ペグダウンは、テントやタープを設営するための基本的な作業です。
どんなに上質なペグを使ったとしても、打ち方を間違えていたら、ペグダウンをする意味がありません。間違ったペグの打ち方をしていると、テントやタープが倒壊したり飛ばされたりする恐れもあります。
また、力任せにペグを抜こうとすると、腰を痛める恐れもあります。
そのため、正しいペグの打ち方や抜き方を理解しておきましょう。
そこで本記事では下記を解説します。
本記事を読み終える頃には、安全なペグダウンの仕方を理解できるでしょう。安全なペグダウンの方法を理解するためにも、ぜひ参考にご覧ください。
ペグダウンとは?
ペグダウンとは、ペグを地面に打ち込む作業のことです。
ペグダウンは、家を建てるときの基礎工事のようなものです。地面にしっかり固定すれば強風や大雨にも耐えられます。
シンプルな作業ですが、ペグダウンをするかしないかで、快適かつ安全にキャンプを楽しめるかが左右されます。
面倒だからとペグダウンせずにいると、ちょっとした風でテントやタープが崩れたり飛ばされたりすることも珍しくありません。
基本的に居住スペースになるようなテントやタープといったキャンプギアには、グロメットの近くにペグダウン用の「ペグループ」が付いています。
テントやタープにペグダウンするときは、グロメットやペグループに打ち込むようにしましょう。
ペグダウンが必要なキャンプギア
ここでは、ペグダウンが必要なキャンプギアについて解説します。
テント
テントの場合は、グロメット部分にあるペグループから地面に直接ペグダウンします。
キャンプでよく使われる「ワンポールテント」「ドームテント」のどちらも、グロメットまたはペグループが付いています。
テントをペグダウンするときは、地面に垂直に打ち込みましょう。
鍛造ペグを使用する場合は、ペグのフックの先端部分が地面に接地するまでペグハンマーで叩きます。
ごく稀に、テントの中に重い荷物を置けば、ペグダウンしなくてもOKだと考える初心者キャンパーがいます。しかし、ペグダウンをしなければテントは安定しませんので注意してください。
また、キャンプを安全に楽しむためには、テントの設営場所にも十分注意しましょう。
以下の記事では「テントを設営していい場所・いけない場所」について解説しています。ぜひこちらも合わせてご覧ください。
タープ
タープを設営する場合は、タープのグロメット、もしくはペグループにポールの先端を通して、その上からガイロープで固定してください。

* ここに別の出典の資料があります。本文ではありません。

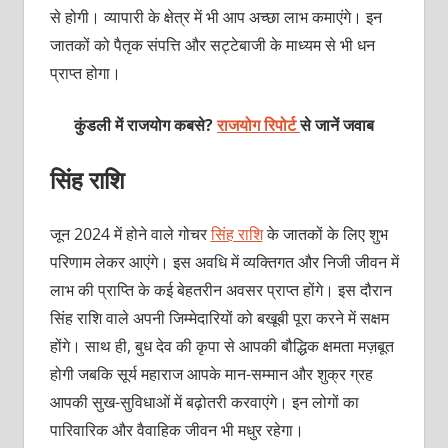
से होगी। व्यापारी के क्षेत्र में भी आप अच्छा लाभ कमाएंगे। इन
जातकों को पैतृक संपत्ति और सट्टेबाजी के माध्यम से भी धन
प्राप्त होगा।
कुंडली में राजयोग कबसे?
राजयोग रिपोर्ट
से जानें जवाब
सिंह राशि
जून 2024 में होने वाले गोचर
सिंह राशि
के जातकों के लिए शुभ
परिणाम लेकर आएंगे। इस अवधि में व्यक्तिगत और निजी जीवन में
लाभ की प्राप्ति के कई बेहतरीन अवसर प्राप्त होंगे। इस दौरान
सिंह राशि वाले अपनी जिम्मेदारियों को बखूबी पूरा करने में सक्षम
होंगे। साथ ही, बुध देव की कृपा से आपकी बौद्धिक क्षमता मज़बूत
होगी जबकि सूर्य महाराज आपके मान-सम्मान और शुक्र ग्रह
आपकी सुख-सुविधाओं में बढ़ोतरी करवाएंगे। इन लोगों का
पारिवारिक और वैवाहिक जीवन भी मधुर रहेगा।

この順番を間違えると、ポールは固定できても、タープが固定できずに風で飛んでしまいます。
タープは風の影響をもろに受けるキャンプギアなので、強度のあるペグとガイロープを使用しましょう。
たとえば、大型タープをペグダウンする場合、「鍛造ペグの40cm」が理想です。またガイロープの太さは「5mm」あると安心です。
自在金具を付けておけば、ロープワークを覚えなくてもかんたんにテンションをかけられます。
ガイロープの長さは、使用するポールの1.5〜2倍くらいあるとペグダウンしやすいので目安にしてください。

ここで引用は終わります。